Drug tests are a common way for employers and athletic departments to check for illegal or banned substance abuse. In fact, home drug tests are available for purchase at the local drugstore or online, usually marketed towards parents concerned about their children.
How Drug Tests Work
People are usually tested in one of three ways. Urine tests detect trace amounts of the drug in a person's system, although they cannot tell when the drug was ingested. Blood tests can tell the exact amount at the time of the test, and determine whether or not a person was under the influence at the time of the test. Saliva, hair, and sweat specimen tests can also be used to detect the presence of specific drugs, though they are not as common.
Testing for a Body's Reaction
When you take any drug, whether it is legal or not, the body begins the work of breaking it down. To do so, it creates metabolites, which are stored in body fat and eventually excreted through the urine. Blood drug screens can test for both metabolites and the active drug in the system, and the other types of screenings only test for metabolites.
Both types use chemicals known as antibodies, which react in a certain way when they encounter the drugs or metabolites. If these initial tests are positive, testing companies delve further using gas chromatography mass spectrometry. This test allows scientists to separate the molecules of the solution and look at them up close. It is considered a very effective test, but it is also expensive to perform, so it's not generally used when an initial test comes back negative.
According to National Council on Alcohol and Drug Dependence, one of the leading testing companies in the U.S., popular drugs can be detectable for the following lengths of time in bodily fluids:
- Alcohol: 1 to 12 hours
- Methamphetamine: 1 to 2 days
- Cannabis: 2 to 7 days
- Cocaine: 2 to 4 days
- Morphine: 2 days
- PCP: 14 days
Hair can test positive for up to three months from exposure to a drug.
Several government agencies or industries regulated by the Federal Government require employees to be regularly tested for drugs. For example, the Federal Aviation Administration, Department of Defense, Federal Transit Authority, and Federal Railroad Commission all have drug test regulations stipulated for employees. The reason is for the safety and security of other employees and the public in general.

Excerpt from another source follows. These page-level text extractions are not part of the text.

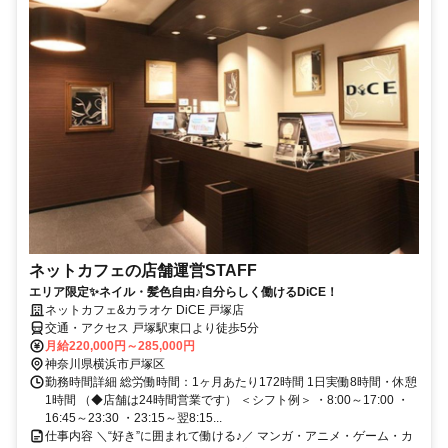
ネットカフェの店舗運営STAFF
エリア限定✨ネイル・髪色自由♪自分らしく働けるDiCE！
ネットカフェ&カラオケ DiCE 戸塚店
交通・アクセス 戸塚駅東口より徒歩5分
月給220,000円～285,000円
神奈川県横浜市戸塚区
勤務時間詳細 総労働時間：1ヶ月あたり172時間 1日実働8時間・休憩
1時間 （◆店舗は24時間営業です） ＜シフト例＞ ・8:00～17:00 ・
16:45～23:30 ・23:15～翌8:15...
仕事内容 ＼“好き”に囲まれて働ける♪／ マンガ・アニメ・ゲーム・カ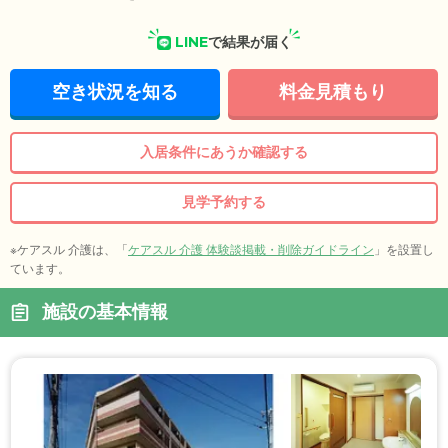
LINE
で結果が届く
空き状況を知る
料金見積もり
入居条件にあうか確認する
見学予約する
※ケアスル 介護は、「
ケアスル 介護 体験談掲載・削除ガイドライン
」を設置し
ています。
施設の基本情報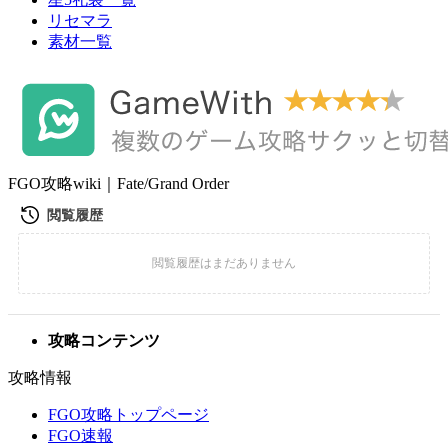
リセマラ
素材一覧
FGO攻略wiki｜Fate/Grand Order
攻略コンテンツ
攻略情報
FGO攻略トップページ
FGO速報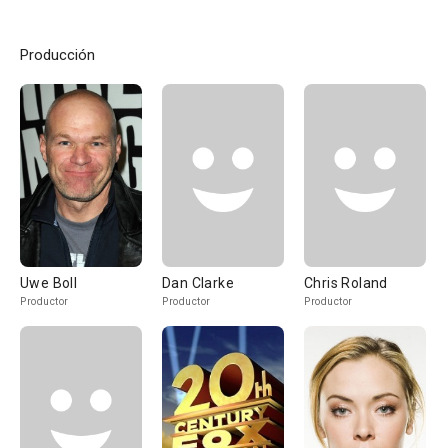
Producción
Uwe Boll
Dan Clarke
Chris Roland
Productor
Productor
Productor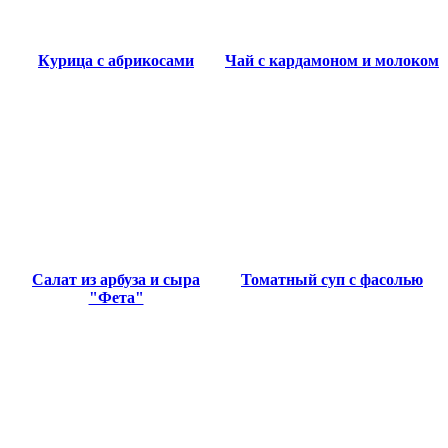
Курица с абрикосами
Чай с кардамоном и молоком
Салат из арбуза и сыра
Томатный суп с фасолью
"Фета"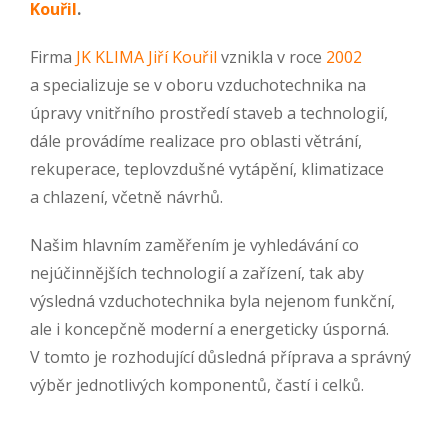
Kouřil
.
Firma
JK KLIMA Jiří Kouřil
vznikla v roce
2002
a specializuje se v oboru vzduchotechnika na
úpravy vnitřního prostředí staveb a technologií,
dále provádíme realizace pro oblasti větrání,
rekuperace, teplovzdušné vytápění, klimatizace
a chlazení, včetně návrhů.
Našim hlavním zaměřením je vyhledávání co
nejúčinnějších technologií a zařízení, tak aby
výsledná vzduchotechnika byla nejenom funkční,
ale i koncepčně moderní a energeticky úsporná.
V tomto je rozhodující důsledná příprava a správný
výběr jednotlivých komponentů, častí i celků.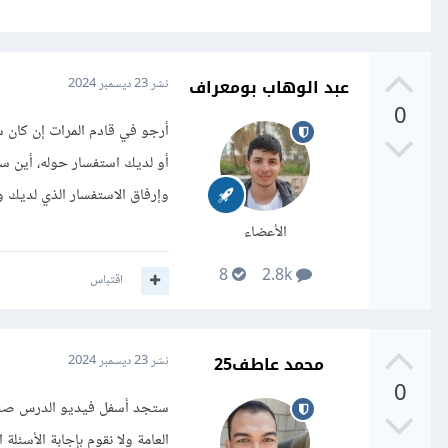
عبد الوهاب بومعراف
نشر
23 ديسمبر 2024
0
أرجو في قادم المرات إن كان 
أو لديك استفسار حوله، أين س
وإرفاق الاستفسار الذي لديك
الأعضاء
8
2.8k
اقتباس
محمد عاطف25
نشر
23 ديسمبر 2024
0
ستجد أسفل فيديو الدرس صندو
العامة ولا نقوم بإجابة الأسئ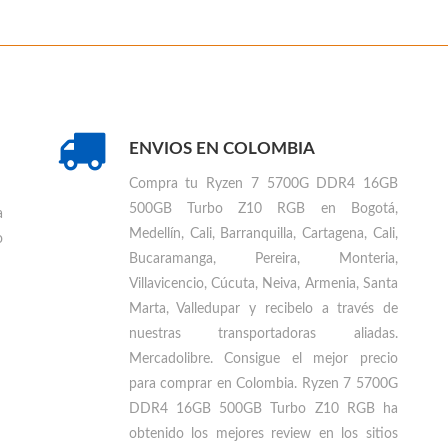
ENVIOS EN COLOMBIA
Compra tu
Ryzen 7 5700G DDR4 16GB
500GB Turbo Z10 RGB en Bogotá,
a
Medellín, Cali, Barranquilla, Cartagena, Cali,
o
Bucaramanga, Pereira, Monteria,
Villavicencio, Cúcuta, Neiva, Armenia, Santa
Marta, Valledupar
y recibelo a través de
nuestras transportadoras aliadas.
Mercadolibre. Consigue el mejor precio
para
comprar en Colombia
.
Ryzen 7 5700G
DDR4 16GB 500GB Turbo Z10 RGB ha
obtenido los mejores review en los sitios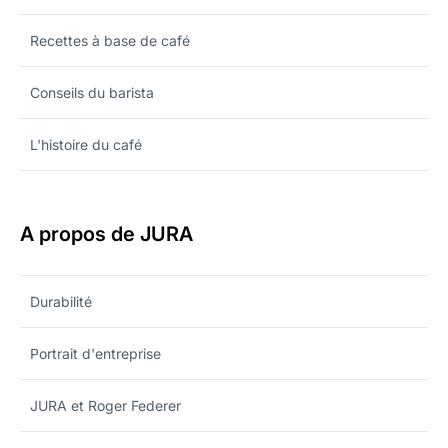
Recettes à base de café
Conseils du barista
L'histoire du café
A propos de JURA
Durabilité
Portrait d'entreprise
JURA et Roger Federer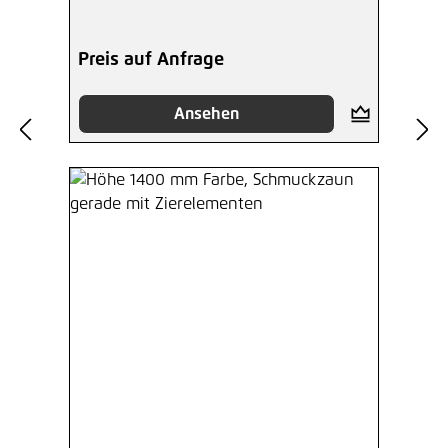
Preis auf Anfrage
Ansehen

Private sector employers also have the option to drug test. According to the National Council on Alcoholism and Drug Dependence, drug use costs employers $81 billion each year, due to injuries, theft, low morale, health care and legal costs.
Reasons for drug testing in the workplace include:
- Ensuring compliance with federal regulations
- Meeting customer requirements
- Keeping from hiring someone who uses
- Enforcing company policy of no tolerance
- Improving safety at workplace
- Providing a reason behind discipline or firing
- Decreasing healthcare costs
Times when employers drug test vary. Some do pre-employment screening and follow-up tests at annual physicals. Other workplaces test after accidents or after a pattern of documented unfit behavior occurs. Many workplaces with safety and security concerns employ the use of random testing.
For workplaces that send employees to rehab or treatment centers, testing is done to ensure the reinstated employee is no longer using. Along with federal guidelines, many states have adopted rules regarding workplace testing. The U.S. Department of Labor has information regarding the varying rules for each specific state.
With the amount of money and fame involved in professional and amateur sports, athletes have a large incentive to use illegal or banned substances to enhance their performance. According to the World Anti-Doping Agency, doping threatens the health of athletes and the integrity of professional sports. Several of the most commonly abused drugs in the sporting world include:
- EPO (erythropoietin): Fake hormones that enhance performance
- Steroids: Artificial substance similar to testosterone that builds and maintains muscle
- HGH (Human Growth Hormone): Strengthens muscles and joints; speeds tissue repair
- Modafinil: Stimulant like an amphetamine but without some of the side effects
Additionally, athletes are tested for banned over-the-counter substances that may not be "illegal" drugs. Many are discouraged from taking nutritional supplements that have not been tested by the Food and Drug Administration or that may have unknown substances. Oftentimes, in major sporting events like the Olympics, athletes must submit to urine screens immediately after winning or placing highly in their events.
Home Drug Tests
Purchased from sites like Amazon and drugstore.com, home drug test kits promise accurate results. While some kits require samples to be mailed into a laboratory, others offer fast results at home. These kits can test for:
One of the most comprehensive is the panel test by Devon Laboratories, which you simply screw into the provided urine sample cup and read after five minutes. It tests for the metabolites of ten different specific drugs.
The Hair Confirm test is more discreet. You take the hair from the person you are testing and deposit it into a foil pouch, then into a specimen bag, then into the provided envelope to mail to the testing center.
Remember, when you are testing at home that there is a chance for false positives. It is important to repeat the test or to confirm the results by visiting a reputable lab, especially if you're taking the test for legal reasons.
Future of Drug Tests
The drug testing game continues to be a battle between the drug testers and the drug users; users try to develop new drugs that are not detectable by traditional means, and testers try to create more advanced tests to check for these new substances. While some may count on taking substances that are undetectable or cheating drug tests by other means, they should be aware that this behavior may catch up with them, even if it takes years.